* What you are asked to do
Restate the listing word for word; omit the images.

(Information given Opens)

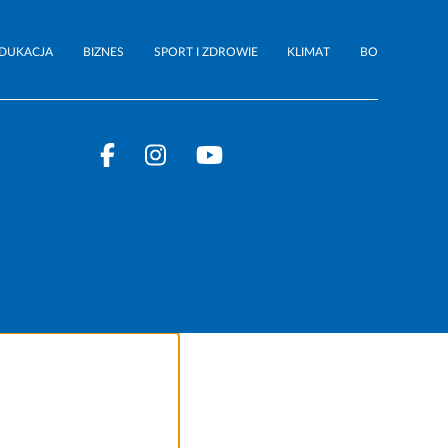
DUKACJA
BIZNES
SPORT I ZDROWIE
KLIMAT
BO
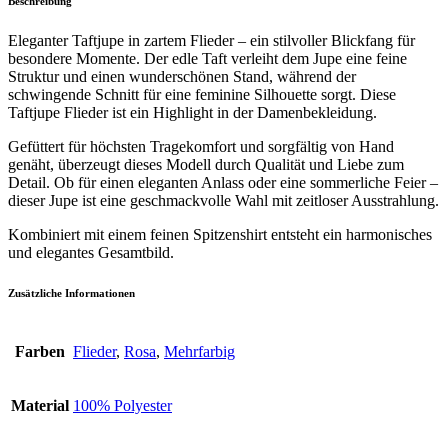
Beschreibung
Eleganter Taftjupe in zartem Flieder – ein stilvoller Blickfang für
besondere Momente. Der edle Taft verleiht dem Jupe eine feine
Struktur und einen wunderschönen Stand, während der
schwingende Schnitt für eine feminine Silhouette sorgt. Diese
Taftjupe Flieder ist ein Highlight in der Damenbekleidung.
Gefüttert für höchsten Tragekomfort und sorgfältig von Hand
genäht, überzeugt dieses Modell durch Qualität und Liebe zum
Detail. Ob für einen eleganten Anlass oder eine sommerliche Feier –
dieser Jupe ist eine geschmackvolle Wahl mit zeitloser Ausstrahlung.
Kombiniert mit einem feinen Spitzenshirt entsteht ein harmonisches
und elegantes Gesamtbild.
Zusätzliche Informationen
Farben
Flieder
,
Rosa
,
Mehrfarbig
Material
100% Polyester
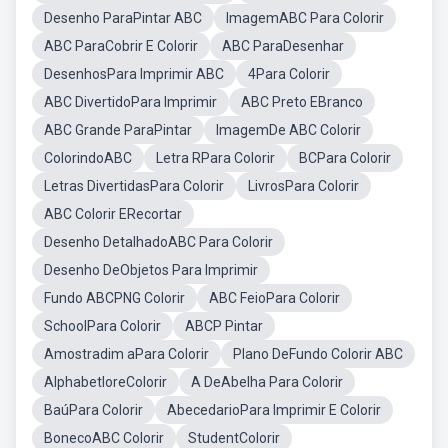
Desenho ParaPintar ABC
ImagemABC Para Colorir
ABC ParaCobrir E Colorir
ABC ParaDesenhar
DesenhosPara Imprimir ABC
4Para Colorir
ABC DivertidoPara Imprimir
ABC Preto EBranco
ABC Grande ParaPintar
ImagemDe ABC Colorir
ColorindoABC
Letra RPara Colorir
BCPara Colorir
Letras DivertidasPara Colorir
LivrosPara Colorir
ABC Colorir ERecortar
Desenho DetalhadoABC Para Colorir
Desenho DeObjetos Para Imprimir
Fundo ABCPNG Colorir
ABC FeioPara Colorir
SchoolPara Colorir
ABCP Pintar
Amostradim aPara Colorir
Plano DeFundo Colorir ABC
AlphabetloreColorir
A DeAbelha Para Colorir
BaúPara Colorir
AbecedarioPara Imprimir E Colorir
BonecoABC Colorir
StudentColorir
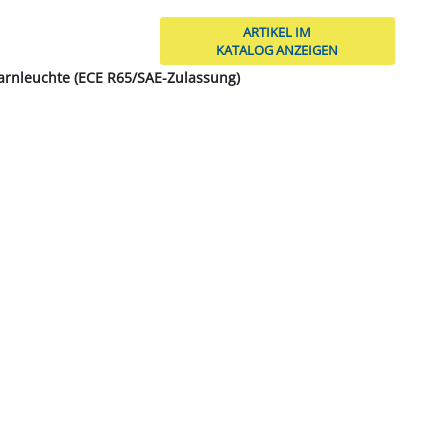
ARTIKEL IM
KATALOG ANZEIGEN
arnleuchte (ECE R65/SAE-Zulassung)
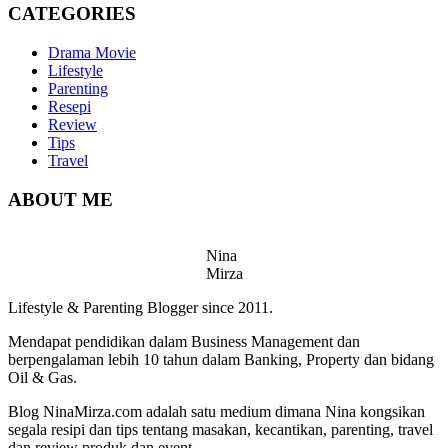
CATEGORIES
Drama Movie
Lifestyle
Parenting
Resepi
Review
Tips
Travel
ABOUT ME
Nina
Mirza
Lifestyle & Parenting Blogger since 2011.
Mendapat pendidikan dalam Business Management dan
berpengalaman lebih 10 tahun dalam Banking, Property dan bidang
Oil & Gas.
Blog NinaMirza.com adalah satu medium dimana Nina kongsikan
segala resipi dan tips tentang masakan, kecantikan, parenting, travel
dan review produk dan event.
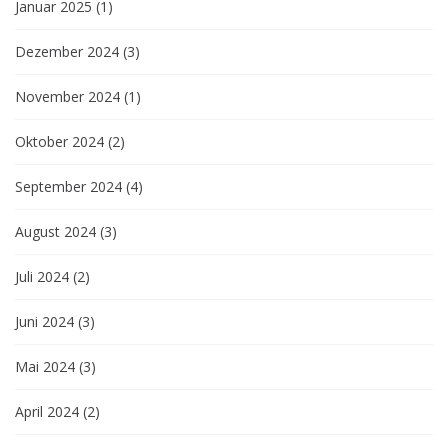
Januar 2025
(1)
Dezember 2024
(3)
November 2024
(1)
Oktober 2024
(2)
September 2024
(4)
August 2024
(3)
Juli 2024
(2)
Juni 2024
(3)
Mai 2024
(3)
April 2024
(2)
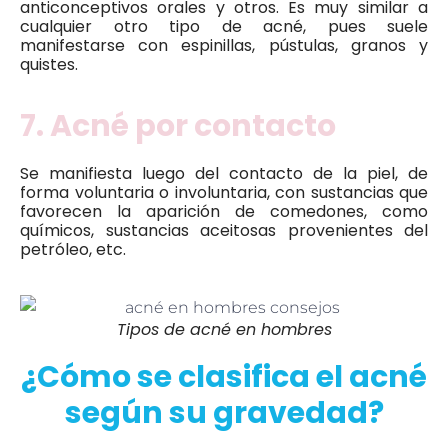
anticonceptivos orales y otros. Es muy similar a
cualquier otro tipo de acné, pues suele
manifestarse con espinillas, pústulas, granos y
quistes.
7. Acné por contacto
Se manifiesta luego del contacto de la piel, de
forma voluntaria o involuntaria, con sustancias que
favorecen la aparición de comedones, como
químicos, sustancias aceitosas provenientes del
petróleo, etc.
Tipos de acné en hombres
¿Cómo se clasifica el acné
según su gravedad?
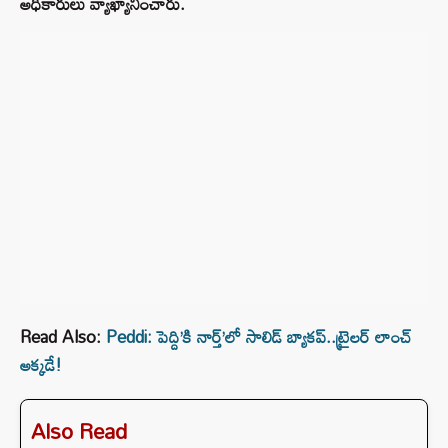
అధికారులు వ్యాఖ్యానించారు.
Read Also:
Peddi: పెద్ది’కి నార్త్’లో సాలిడ్ బ్యాకప్..ట్రైలర్ లాంచ్
అక్కడే!
Also Read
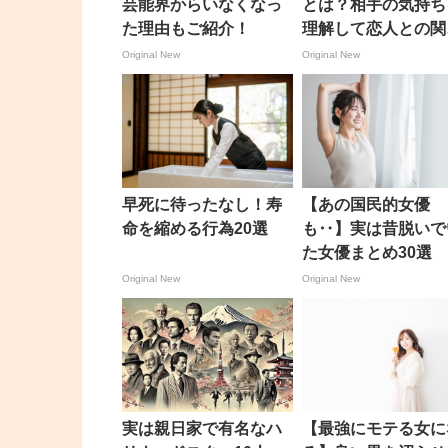
芸能界からいなくなっ
とは？相手の気持ち
た理由もご紹介！
理解して恋人との関
を長続きさせよう！
Original New
Original New
早死に待ったなし！寿
【あの国民的女優
命を縮める行為20選
も‥】実は昔脱いで
た女優まとめ30選
Original New
Original New
実は親日家で有名なハ
【最強にモテる女に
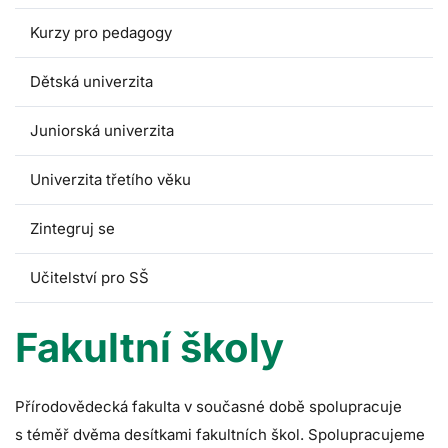
Kurzy pro pedagogy
Dětská univerzita
Juniorská univerzita
Univerzita třetího věku
Zintegruj se
Učitelství pro SŠ
Fakultní školy
Přírodovědecká fakulta v současné době spolupracuje
s téměř dvěma desítkami fakultních škol. Spolupracujeme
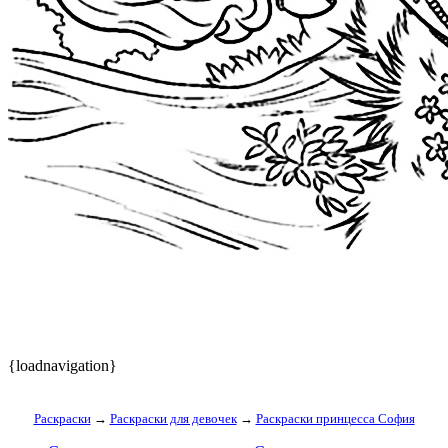
{loadnavigation}
Раскраски
→
Раскраски для девочек
→
Раскраски принцесса София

(Information given Closes)

* Task answer
DUKACJA
BIZNES
SPORT I ZDROWIE
KLIMAT
BO
Beschreibung
Eleganter Taftjupe in zartem Flieder – ein stilvoller Blickfang für
besondere Momente. Der edle Taft verleiht dem Jupe eine feine
Struktur und einen wunderschönen Stand, während der
schwingende Schnitt für eine feminine Silhouette sorgt. Diese
Taftjupe Flieder ist ein Highlight in der Damenbekleidung.
Gefüttert für höchsten Tragekomfort und sorgfältig von Hand
genäht, überzeugt dieses Modell durch Qualität und Liebe zum
Detail. Ob für einen eleganten Anlass oder eine sommerliche Feier –
dieser Jupe ist eine geschmackvolle Wahl mit zeitloser Ausstrahlung.
Kombiniert mit einem feinen Spitzenshirt entsteht ein harmonisches
und elegantes Gesamtbild.
Zusätzliche Informationen
Farben
Flieder
,
Rosa
,
Mehrfarbig
Material
100% Polyester
Desenho ParaPintar ABC
ImagemABC Para Colorir
ABC ParaCobrir E Colorir
ABC ParaDesenhar
DesenhosPara Imprimir ABC
4Para Colorir
ABC DivertidoPara Imprimir
ABC Preto EBranco
ABC Grande ParaPintar
ImagemDe ABC Colorir
ColorindoABC
Letra RPara Colorir
BCPara Colorir
Letras DivertidasPara Colorir
LivrosPara Colorir
ABC Colorir ERecortar
Desenho DetalhadoABC Para Colorir
Desenho DeObjetos Para Imprimir
Fundo ABCPNG Colorir
ABC FeioPara Colorir
SchoolPara Colorir
ABCP Pintar
Amostradim aPara Colorir
Plano DeFundo Colorir ABC
AlphabetloreColorir
A DeAbelha Para Colorir
BaúPara Colorir
AbecedarioPara Imprimir E Colorir
BonecoABC Colorir
StudentColorir
ARTIKEL IM
KATALOG ANZEIGEN
arnleuchte (ECE R65/SAE-Zulassung)
CATEGORIES
Drama Movie
Lifestyle
Parenting
Resepi
Review
Tips
Travel
ABOUT ME
Nina
Mirza
Lifestyle & Parenting Blogger since 2011.
Mendapat pendidikan dalam Business Management dan
berpengalaman lebih 10 tahun dalam Banking, Property dan bidang
Oil & Gas.
Blog NinaMirza.com adalah satu medium dimana Nina kongsikan
segala resipi dan tips tentang masakan, kecantikan, parenting, travel
dan review produk dan event.
Januar 2025
(1)
Dezember 2024
(3)
November 2024
(1)
Oktober 2024
(2)
September 2024
(4)
August 2024
(3)
Juli 2024
(2)
Juni 2024
(3)
Mai 2024
(3)
April 2024
(2)
anticonceptivos orales y otros. Es muy similar a
cualquier otro tipo de acné, pues suele
manifestarse con espinillas, pústulas, granos y
quistes.
7. Acné por contacto
Se manifiesta luego del contacto de la piel, de
forma voluntaria o involuntaria, con sustancias que
favorecen la aparición de comedones, como
químicos, sustancias aceitosas provenientes del
petróleo, etc.
Tipos de acné en hombres
¿Cómo se clasifica el acné
según su gravedad?
అధికారులు వ్యాఖ్యానించారు.
Read Also:
Peddi: పెద్ది’కి నార్త్’లో సాలిడ్ బ్యాకప్..ట్రైలర్ లాంచ్
అక్కడే!
Also Read
芸能界からいなくなっ
とは？相手の気持ち
た理由もご紹介！
理解して恋人との関
を長続きさせよう！
Original New
Original New
早死に待ったなし！寿
【あの国民的女優
命を縮める行為20選
も‥】実は昔脱いで
た女優まとめ30選
Original New
Original New
実は親日家で有名なハ
【最強にモテる女に
Kurzy pro pedagogy
Dětská univerzita
Juniorská univerzita
Univerzita třetího věku
Zintegruj se
Učitelství pro SŠ
Fakultní školy
Přírodovědecká fakulta v současné době spolupracuje
s téměř dvěma desítkami fakultních škol. Spolupracujeme
{loadnavigation}
Раскраски
→
Раскраски для девочек
→
Раскраски принцесса София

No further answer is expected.